Les premiers mois du travail parlementaire 2016 seront notamment marqués par le débat et le vote sur le projet de loi de révision constitutionnelle visant à inscrire la déchéance de nationalité pour les binationaux nés français ainsi que l’état d’urgence dans notre Constitution. Le texte est connu depuis fin décembre et comme chacun peut le voir les discussions pour ne pas dire les polémiques sont nombreuses et vives.
Je ne sais pas encore quel sera le sens de mon vote. Je doute et m’interroge sans trouver une réponse qui me satisfasse. En novembre, j’ai voté comme l’immense majorité des parlementaires la prolongation de l’état d’urgence et les modifications de la loi de 1955 qui le régit. Et si c’était à refaire, mon vote serait le même. Sans état d’âme.
Sur la déchéance de nationalité, je suis instinctivement favorable à ce que les français binationaux qui commettent des crimes contre la nation à travers des actes terroristes perdent notre nationalité et je mesure la force du symbole attaché à une telle décision.
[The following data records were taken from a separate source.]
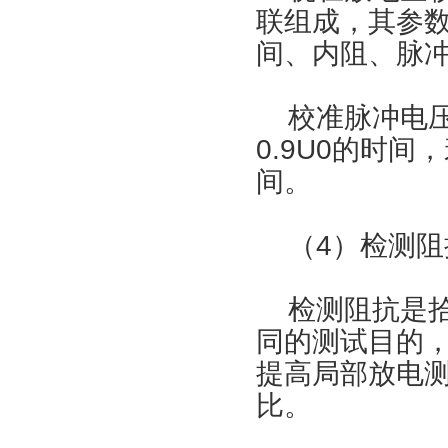
联组成，其参
间、内阻、脉
校准脉冲电压发
0.9U0的时间
间。
（4）检测阻
检测阻抗是拾
同的测试目的
提高局部放电
比。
Pour autant je sais aussi qu’elle ne dissuadera nullement ceux qui pourraient être potentiellement concernés d’accomplir leurs actes. Dans la réalité de la vie judiciaire, elle sera rarement prononcée et dans un avenir lointain. En outre, j’entends certains qui se demandent pourquoi ceux qui commettraient de tels crimes mais auraient uniquement la nationalité française échapperaient à ce titre à cette mesure. La question n’est pas illégitime mais notre droit nous interdit heureusement de « fabriquer » des apatrides.
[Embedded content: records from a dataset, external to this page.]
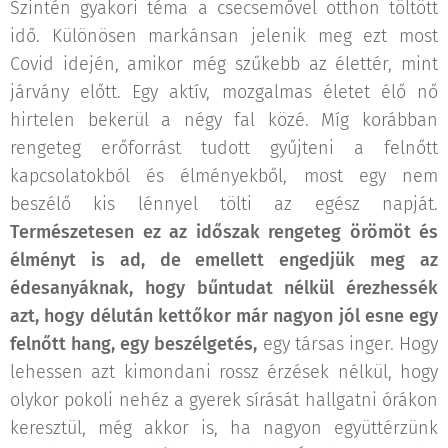
Szintén gyakori téma a csecsemővel otthon töltött
idő. Különösen markánsan jelenik meg ezt most
Covid idején, amikor még szűkebb az élettér, mint
járvány előtt. Egy aktív, mozgalmas életet élő nő
hirtelen bekerül a négy fal közé. Míg korábban
rengeteg erőforrást tudott gyűjteni a felnőtt
kapcsolatokból és élményekből, most egy nem
beszélő kis lénnyel tölti az egész napját.
Természetesen ez az időszak rengeteg örömöt és
élményt is ad, de emellett engedjük meg az
édesanyáknak, hogy bűntudat nélkül érezhessék
azt, hogy délután kettőkor már nagyon jól esne egy
felnőtt hang, egy beszélgetés,
egy társas inger. Hogy
lehessen azt kimondani rossz érzések nélkül, hogy
olykor pokoli nehéz a gyerek sírását hallgatni órákon
keresztül, még akkor is, ha nagyon együttérzünk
J’ai lu avec l’attention qu’il mérite l’avis du Conseil d’Etat sur le projet de loi que le Gouvernement a choisi de rendre public. Je retiens cette remarque qui me trouble : « Le Conseil d’Etat considère que si devait être instituée la déchéance de la nationalité française pour des binationaux condamnés pour des faits de terrorisme, le principe de cette mesure devrait être inscrit dans la Constitution, eu égard au risque d’inconstitutionnalité qui pèserait sur une loi ordinaire. » Ainsi l’inscription de la disposition dans la Constitution ne servirait qu’à la protéger du risque d’inconstitutionnalité : c’est une justification à la révision qui me semble à méditer et je redis ma conviction de l’utilité limitée de cette mesure.
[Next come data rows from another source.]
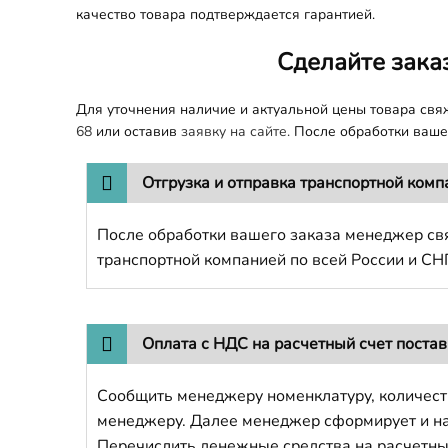
качество товара подтверждается гарантией.
Сделайте зака
Для уточнения наличие и актуальной цены товара св
68
или оставив
заявку на сайте.
После обработки вашег
Отгрузка и отправка транспортной комп
После обработки вашего заказа менеджер свя
транспортной компанией по всей России и СН
Оплата с НДС на расчетный счет поста
Сообщить менеджеру номенклатуру, количест
менеджеру. Далее менеджер сформирует и напр
Перечислить денежные средства на расчетны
Les débats polémiques et partisans qui se développent sont une autre source d’interrogations et me semblent entourer la révision constitutionnelle de la même ambiguïté qui dimanche matin marquait la cérémonie organisée Place de la République à Paris. On ne pouvait alors que noter avec une certaine tristesse et gêne que la première syllabe des mots commémoration et communication était identique. Je ne voudrais pas que dans quelques semaines, la réunion du Congrès pour adopter la révision constitutionnelle ne soit à son tour qu’une opération de communication politique au mépris du sens même de la Constitution dans notre République.